GIMP Tutorial: How to Make a Rectangular Pattern

Introduction


One of the definitions of pattern is "an artistic or decorative design". Throughout history humans have created patterns to decorate buildings, objects, and clothing. There are many different types of and structures to patterns. I find patterns that repeat in some form and that can be tiled to cover any size area to be endlessly fascinating.

Making patterns from pieces of photographs can be lots of fun. I'm often surprised at the beautiful images that result. I'm especially fond of making patterns from feathers. In this step by step tutorial I will show you how to cut an image from a photograph and create a basic rectangular tile with it that you can then use to make a repeating pattern.

How to Create a Tile Piece


First, load the picture of your choice into GIMP. (I'm using version 2.6.11.) I've chosen a picture I took of a turkey.

Turkey

Using the Rectangle Select Tool [1] (shortcut R), drag a selection box around the part of the picture that you want to use to make your tile.

Rectangle Select Tool
Rectangle Select Tool

When you're actively moving the edges of the selection box you can see its current size in the status field at the bottom of the window [2]. You may need to zoom in (CTRL+Scroll Wheel Forward) to be able to adjust the selection to a precise size.

Selection Box
Selection Box Size

Choose Image > Crop to Selection [3].

Crop to Selection
Crop to Selection

You should have a rectangular image.

Tile Piece
Tile Piece

You now need a place to do your tiling. Choose File > New, enter a width and height [4], then click on Advanced Options [5] and choose Fill with: Transparency [6].

New Image
New Image - Setting width, height, and transparency

Click on the window containing your tile piece and type CTRL-C to copy the image. Click on your new empty file window and type CTRL-V to paste it. Note that the tile shows up as a new layer called Floating Selection [7]. Until you anchor this layer as a new layer you'll be very limited in what you can do with it, so right-click on the layer and choose New Layer [8].

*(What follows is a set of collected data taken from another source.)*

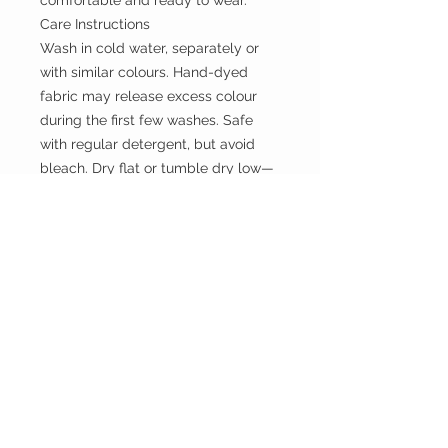
comfortable and ready to wear.
Care Instructions
Wash in cold water, separately or
with similar colours. Hand-dyed
fabric may release excess colour
during the first few washes. Safe
with regular detergent, but avoid
bleach. Dry flat or tumble dry low—
do not hang when wet to prevent
stretching
the WILD shop
CUSTOMER CARE
Shipping Policy >
Returns Policy >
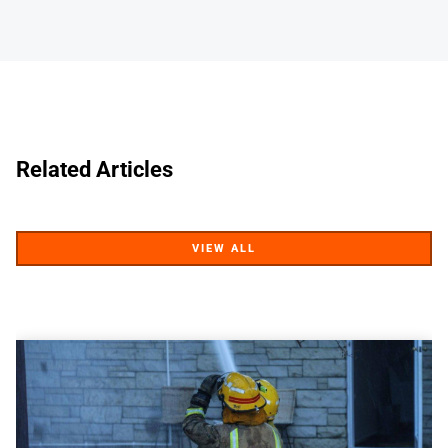
Related Articles
VIEW ALL
VIEW ALL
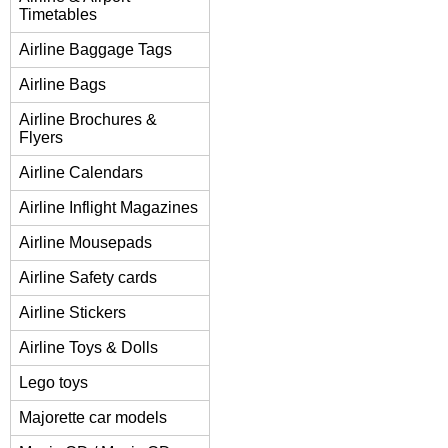
Timetables
Airline Baggage Tags
Airline Bags
Airline Brochures &
Flyers
Airline Calendars
Airline Inflight Magazines
Airline Mousepads
Airline Safety cards
Airline Stickers
Airline Toys & Dolls
Lego toys
Majorette car models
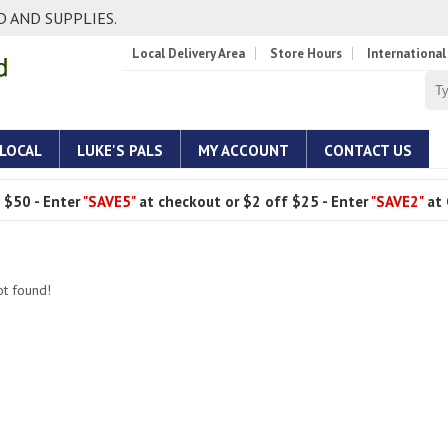
 AND SUPPLIES.
Local Delivery Area
Store Hours
International
 LOCAL
LUKE'S PALS
MY ACCOUNT
CONTACT US
 $50 - Enter
"SAVE5"
at checkout or $2 off $25 - Enter
"SAVE2"
at 
ot found!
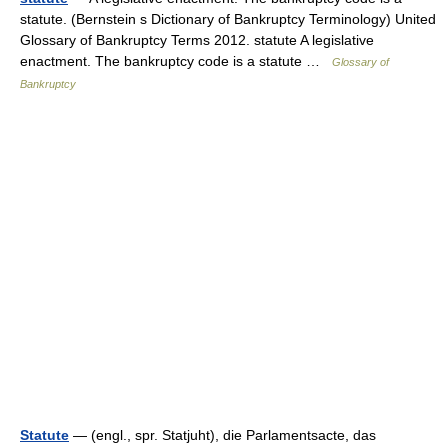
statute. (Bernstein s Dictionary of Bankruptcy Terminology) United
Glossary of Bankruptcy Terms 2012. statute A legislative
enactment. The bankruptcy code is a statute …
Glossary of
Bankruptcy
Statute
— (engl., spr. Statjuht), die Parlamentsacte, das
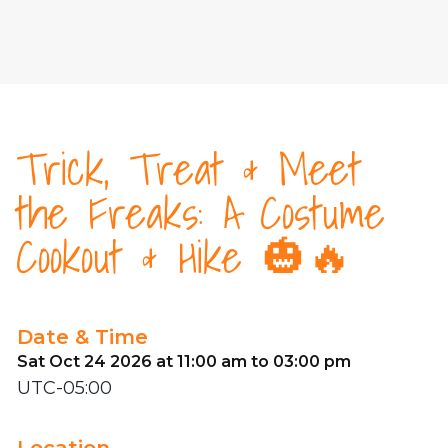
Trick, Treat & Meet
the Freaks: A Costume
Cookout & Hike 🎃🔥
Date & Time
Sat Oct 24 2026 at 11:00 am to 03:00 pm
UTC-05:00
Location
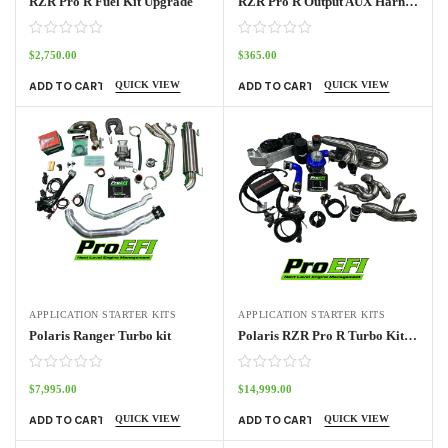
RZR Pro R Fuel Kit Upgrade
RZR Pro R Output AUX Harness
$
2,750.00
$
365.00
QUICK VIEW
QUICK VIEW
ADD TO CART
ADD TO CART
APPLICATION STARTER KITS
APPLICATION STARTER KITS
Polaris Ranger Turbo kit
Polaris RZR Pro R Turbo Kit Base
$
7,995.00
$
14,999.00
QUICK VIEW
QUICK VIEW
ADD TO CART
ADD TO CART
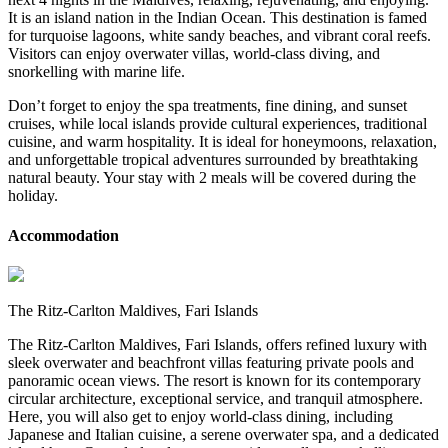
It is an island nation in the Indian Ocean. This destination is famed
for turquoise lagoons, white sandy beaches, and vibrant coral reefs.
Visitors can enjoy overwater villas, world-class diving, and
snorkelling with marine life.
Don’t forget to enjoy the spa treatments, fine dining, and sunset
cruises, while local islands provide cultural experiences, traditional
cuisine, and warm hospitality. It is ideal for honeymoons, relaxation,
and unforgettable tropical adventures surrounded by breathtaking
natural beauty. Your stay with 2 meals will be covered during the
holiday.
Accommodation
The Ritz-Carlton Maldives, Fari Islands
The Ritz-Carlton Maldives, Fari Islands, offers refined luxury with
sleek overwater and beachfront villas featuring private pools and
panoramic ocean views. The resort is known for its contemporary
circular architecture, exceptional service, and tranquil atmosphere.
Here, you will also get to enjoy world-class dining, including
Japanese and Italian cuisine, a serene overwater spa, and a dedicated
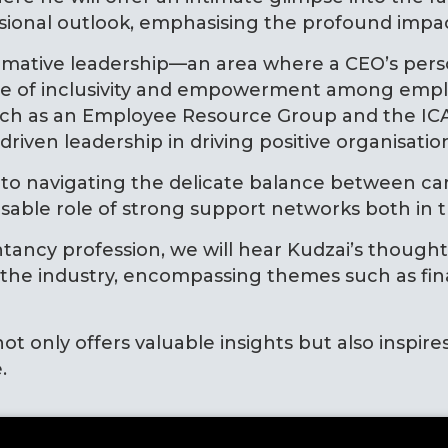
ssional outlook, emphasising the profound imp
sformative leadership—an area where a CEO’s per
ure of inclusivity and empowerment among emplo
s such as an Employee Resource Group and the 
iven leadership in driving positive organisatio
nto navigating the delicate balance between car
pensable role of strong support networks both i
tancy profession, we will hear Kudzai’s though
he industry, encompassing themes such as financi
ot only offers valuable insights but also inspire
.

Floating Selection New Layer
Floating Selection - New Layer

To name this layer, double-click on its name and enter Original Piece. You could also right-click on the layer and choose Edit Layer Attributes to open a dialog box where you can change the layer's name.

Before you start tiling, it's best to clean up your work area and save your new file. Close the file containing the original cut-out image by clicking on the X in the upper right corner of the window. Then save your new file by selecting File > Save As and choosing a name and location for it. When you enter a file name, don't include an extension — .xcf will be chosen automatically.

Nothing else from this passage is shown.